A Movement To Reform Fashion

Aerie is owned by American Eagle Outfitters. For more details on Aerie’s social and environmental commitments, see the Remake Brand Directory.
#PAYUP
4-30-21 – PayUp Fashion adds Aerie’s parent company, American Eagle Outfitters, to the Brand Tracker. The company never agreed to #PayUp. According to the Worker Rights Consortium, AEO imposed steep discounts on clothing already manufactured or in production.
KEEP WORKERS SAFE
The Keep Workers Safe demand requires brands to ensure their garment workers’ financial and economic safety during the pandemic by signing onto the Severance Guarantee Fund, which creates a social safety net for laid-off workers; by contributing to direct relief for garment workers; and by protecting human rights, democracy, and the right to organize. It’s estimated the cost to ensure a social safety net for garment workers is just $.10 cents more per garment. And yet American Eagle Outfitters made no additional efforts to Keep Workers Safe during the pandemic, earning the brand a “NO” for Keep Workers Safe
GO TRANSPARENT
8-12-21 – Aerie’s parent company, American Eagle Outfitters, has not committed to The Transparency Pledge and, troublingly, it does not publicly disclose even a basic tier 1 cut-and-sew garment factory list. Tier 1 transparency is the absolute lowest bar of compliance in fashion and since AEO has yet to meet it, we have given them a “NO” for Go Transparent.
In addition to the above, to receive a “YES” for Action 3 on the PayUp Fashion Tracker, AEO must disclose its tier 2 (fabric mills), tier 3 (yarn and fiber mills) and tier 4 (raw materials) suppliers; disclose the wages of the lowest-earning workers at each factory and share audit and remediation reports publicly, and make these findings available to the garment workers in the audited factories.

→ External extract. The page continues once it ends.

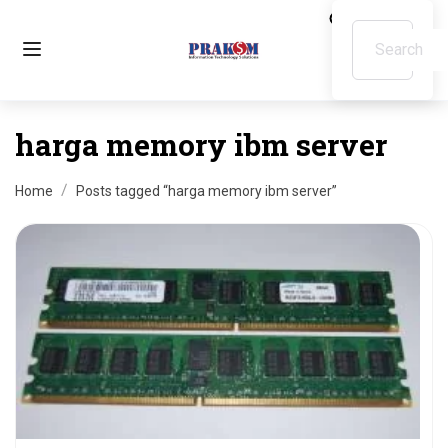
harga memory ibm server
Home
Posts tagged “harga memory ibm server”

SIGN ENFORCEABLE CONTRACTS
The Accord
American Eagle Outfitters (AE and Aerie) has signed onto the new enforceable Accord agreement on workplace safety, which we applaud. The Accord was devised in the wake of the Rana Plaza disaster in 2013, in which 1,134 garment makers were crushed to death in a garment factory collapse in Bangladesh. Today, the Accord is the industry standard for workplace safety agreements, with more than 150 brand signatories as of December of 2021. For signing on to the agreement, we’ve given AEO the designation of “Brand Meets Some Conditions” for meeting part of this demand.
END STARVATION WAGES
American Eagle Outfitters (Aerie) has made no public commitment to pay living wages in its supply chain, nor can it demonstrate that the workers in its supply chain earn above poverty wages, earning it a “NO” for End Starvation Wages.
HELP PASS LAWS
The Garment Worker Protection Act
Aerie is a member of a trade association, the AAFA, that lobbied heavily against California’sGarment Worker Protection Act (SB62), a landmark bill that passed despite corporate opposition in 2021 and that aims to end wage theft in garment factories by holding brands jointly accountable. Our expectation is that companies will support and not lobby against laws like SB62 that strengthen brand accountability, earning Aerie a “NO” for Help Pass Laws.